Exercise goal
Could the lines from the start of the data through the line with "Analyses d'eau" be set down exactly, with no pictures among them?

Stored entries
□ □ □ □ □ □ □
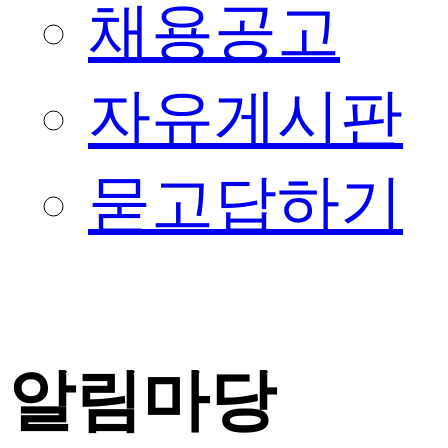
채용공고
자유게시판
묻고답하기
알림마당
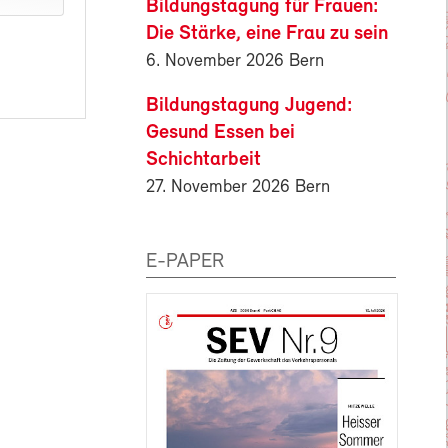
Bildungstagung für Frauen:
Die Stärke, eine Frau zu sein
6. November 2026 Bern
Bildungstagung Jugend:
Gesund Essen bei
Schichtarbeit
27. November 2026 Bern
E-PAPER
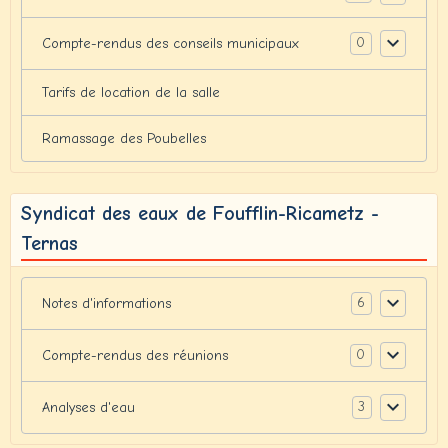
0
Compte-rendus des conseils municipaux
Tarifs de location de la salle
Ramassage des Poubelles
Syndicat des eaux de Foufflin-Ricametz -
Ternas
6
Notes d'informations
0
Compte-rendus des réunions
3
Analyses d'eau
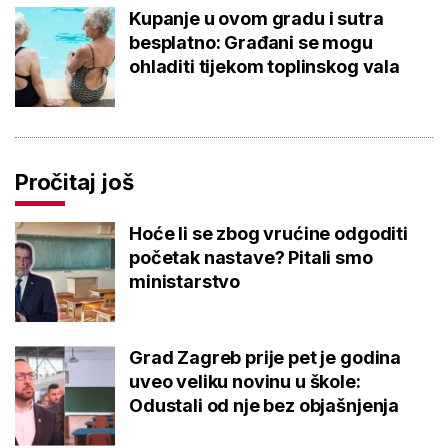
Kupanje u ovom gradu i sutra
besplatno: Građani se mogu
ohladiti tijekom toplinskog vala
Pročitaj još
Hoće li se zbog vrućine odgoditi
početak nastave? Pitali smo
ministarstvo
Grad Zagreb prije pet je godina
uveo veliku novinu u škole:
Odustali od nje bez objašnjenja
□ □ □ □ □ □ □
Answer area
채용공고
자유게시판
묻고답하기
알림마당
Bildungstagung für Frauen:
Die Stärke, eine Frau zu sein
6. November 2026 Bern
Bildungstagung Jugend:
Gesund Essen bei
Schichtarbeit
27. November 2026 Bern
E-PAPER
0
Compte-rendus des conseils municipaux
Tarifs de location de la salle
Ramassage des Poubelles
Syndicat des eaux de Foufflin-Ricametz -
Ternas
6
Notes d'informations
0
Compte-rendus des réunions
3
Analyses d'eau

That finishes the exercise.